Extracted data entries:
+---+

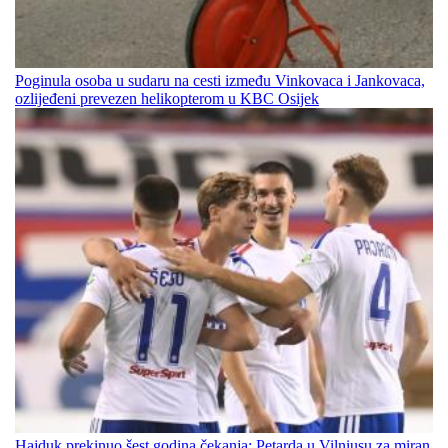
Poginula osoba u sudaru na cesti između Vinkovaca i Jankovaca,
ozlijeđeni prevezen helikopterom u KBC Osijek
Hajduk prekinuo šest godina čekanja: Petarda u Vilniusu za miran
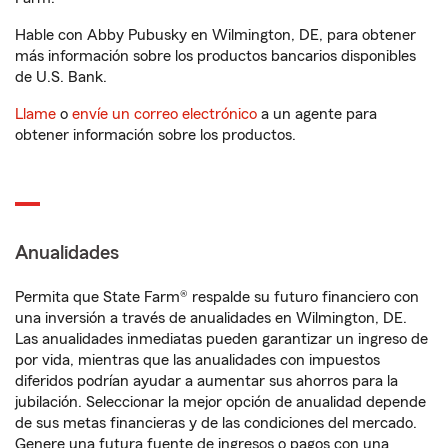
Hable con Abby Pubusky en Wilmington, DE, para obtener
más información sobre los productos bancarios disponibles
de U.S. Bank.
Llame
o
envíe un correo electrónico
a un agente para
obtener información sobre los productos.
Anualidades
Permita que State Farm® respalde su futuro financiero con
una inversión a través de anualidades en Wilmington, DE.
Las anualidades inmediatas pueden garantizar un ingreso de
por vida, mientras que las anualidades con impuestos
diferidos podrían ayudar a aumentar sus ahorros para la
jubilación. Seleccionar la mejor opción de anualidad depende
de sus metas financieras y de las condiciones del mercado.
Genere una futura fuente de ingresos o pagos con una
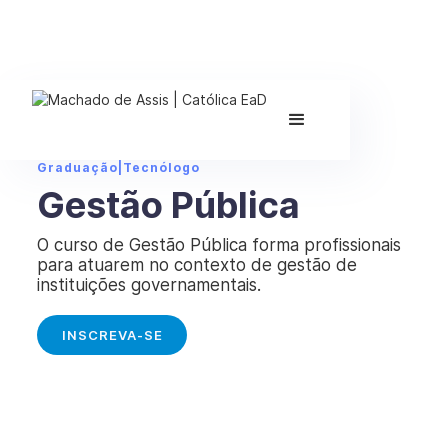
Graduação
|
Tecnólogo
Gestão Pública
O curso de Gestão Pública forma profissionais
para atuarem no contexto de gestão de
instituições governamentais.
INSCREVA-SE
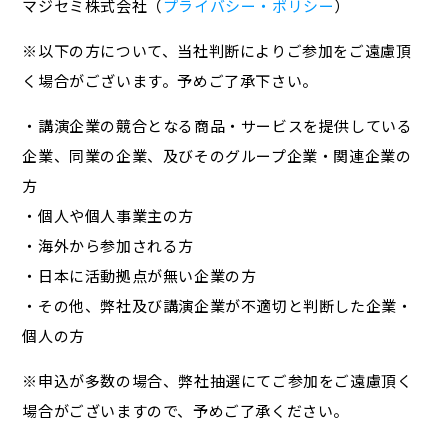
マジセミ株式会社（
プライバシー・ポリシー
）
※以下の方について、当社判断によりご参加をご遠慮頂
く場合がございます。予めご了承下さい。
・講演企業の競合となる商品・サービスを提供している
企業、同業の企業、及びそのグループ企業・関連企業の
方
・個人や個人事業主の方
・海外から参加される方
・日本に活動拠点が無い企業の方
・その他、弊社及び講演企業が不適切と判断した企業・
個人の方
※申込が多数の場合、弊社抽選にてご参加をご遠慮頂く
場合がございますので、予めご了承ください。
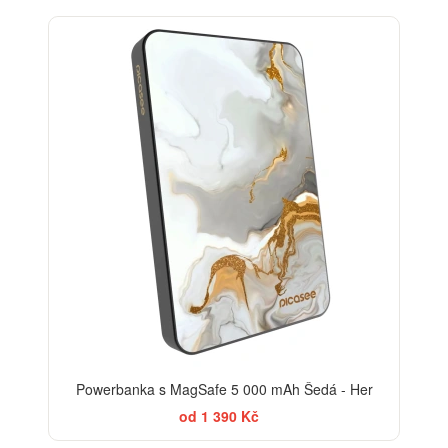
ELEGANCE
Powerbanka s MagSafe 5 000 mAh Šedá - Her
od 1 390 Kč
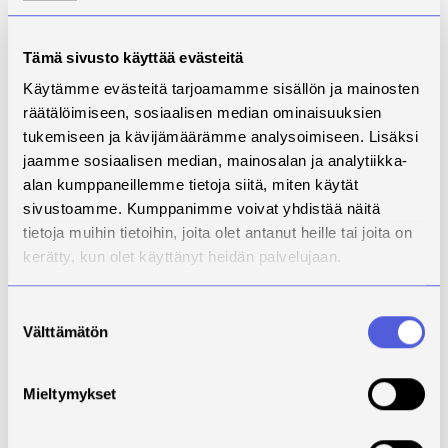
Tämä sivusto käyttää evästeitä
Käytämme evästeitä tarjoamamme sisällön ja mainosten
räätälöimiseen, sosiaalisen median ominaisuuksien
tukemiseen ja kävijämäärämme analysoimiseen. Lisäksi
Taulukko 2. Syöteseosten orgaanisen kuiva-aineen
jaamme sosiaalisen median, mainosalan ja analytiikka-
pitoisuudet.
alan kumppaneillemme tietoja siitä, miten käytät
sivustoamme. Kumppanimme voivat yhdistää näitä
Biokaasuntuottokoe toteutettiin mesofiilisenä
tietoja muihin tietoihin, joita olet antanut heille tai joita on
prosessina (35 °C) 04.03.2026-02.04.2026. Koe
kerätty, kun olet käyttänyt heidän palvelujaan.
suoritettiin BPC instrumentsin AMPTS® III –
laitteistolla (Kuva 1), jonka avulla reaktoreista mitattiin
Suostumuksen
kumulatiivisesti biokaasun kertymä sekä metaanin
Välttämätön
valinta
osuus. Kokeen bakteerisiirroksena käytettiin ymppiä,
joka oli välpättyä Luonnonvarakeskuksen Maaningan
biokaasulaitoksen käsittelyjäännöstä.
Mieltymykset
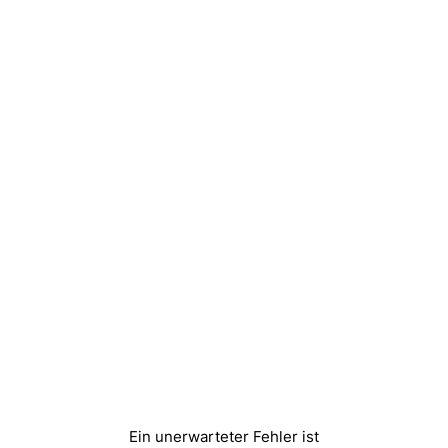
Ein unerwarteter Fehler ist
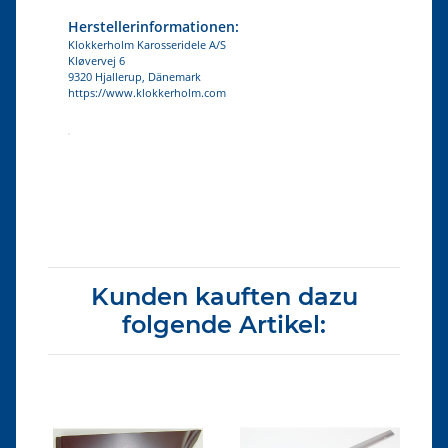
Herstellerinformationen:
Klokkerholm Karosseridele A/S
Kløvervej 6
9320 Hjallerup, Dänemark
https://www.klokkerholm.com
Produkteigenschaft
Wert
Kunden kauften dazu
folgende Artikel:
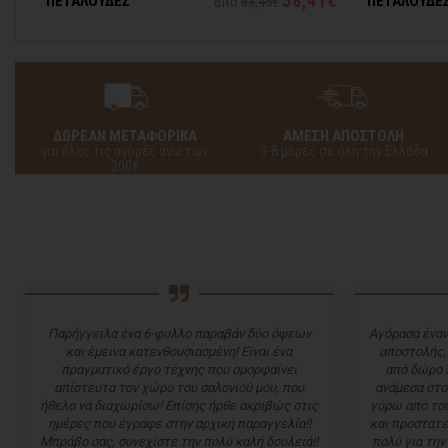
58,41€
ΠΕΤΑΛΟΥΔΕΣ
ΠΕΤΑΛΟΥΔΕ
από
83,45€
ΑΕΡΑ
ΔΩΡΕΑΝ ΜΕΤΑΦΟΡΙΚΑ
ΑΜΕΣΗ ΑΠΟΣΤΟΛΗ
για όλες τις αγορές άνω των
3-8 μέρες σε όλη την Ελλάδα
200€
Παρήγγειλα ένα 6-φυλλο παραβάν δύο όψεων
Αγόρασα έναν
και έμεινα κατενθουσιασμένη! Είναι ένα
αποστολής,
πραγματικό έργο τέχνης που ομορφαίνει
από δώρο 
απίστευτα τον χώρο του σαλονιού μου, που
ανάμεσα στο
ήθελα να διαχωρίσω! Επίσης ήρθε ακριβώς στις
γύρω από του
ημέρες που έγραφε στην αρχική παραγγελία!!
και προστατε
Μπράβο σας, συνεχίστε την πολύ καλή δουλειά!!
πολύ για την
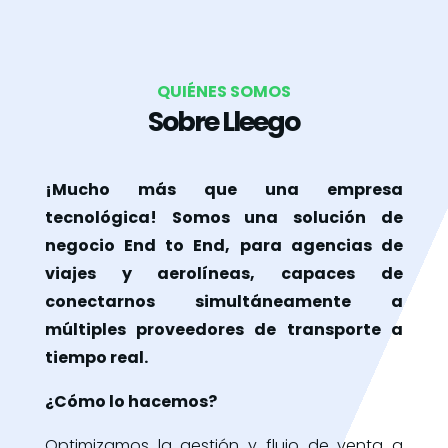
QUIÉNES SOMOS
Sobre Lleego
¡Mucho más que una empresa
tecnológica! Somos una solución de
negocio End to End, para agencias de
viajes y aerolíneas, capaces de
conectarnos simultáneamente a
múltiples proveedores de transporte a
tiempo real.
¿Cómo lo hacemos?
Optimizamos la gestión y flujo de venta a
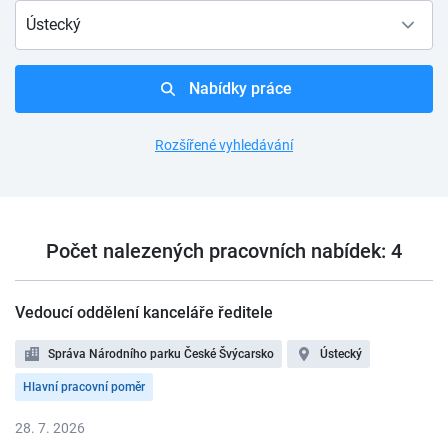
Ústecký
Nabídky práce
Rozšířené vyhledávání
Počet nalezených pracovních nabídek: 4
Vedoucí oddělení kanceláře ředitele
Správa Národního parku České Švýcarsko
Ústecký
Hlavní pracovní poměr
28. 7. 2026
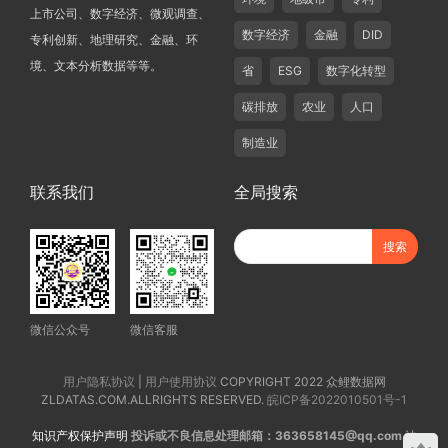
上市公司、数字经济、微观调查、
数字经济
金融
DID
专利创新、地理研究、金融、环
境、文本分析数据等等。
省
ESG
数字化转型
碳排放
农业
人口
制造业
联系我们
全局搜索
微信公众号
微信客服
用户隐私协议
|
用户使用协议
COPYRIGHT 2022 众鲤数据网
ZLDATAS.COM.ALLRIGHTS RESERVED.
皖ICP备2022010501号-1
知识产权保护声明
投诉或不良信息处理邮箱：363658145@qq.com
法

+---+

▶ **Exercise aim**
Looking at the entries above, how many lines contain "Wilmington"? State the number and nothing more.

▶ **Answer to this task**
2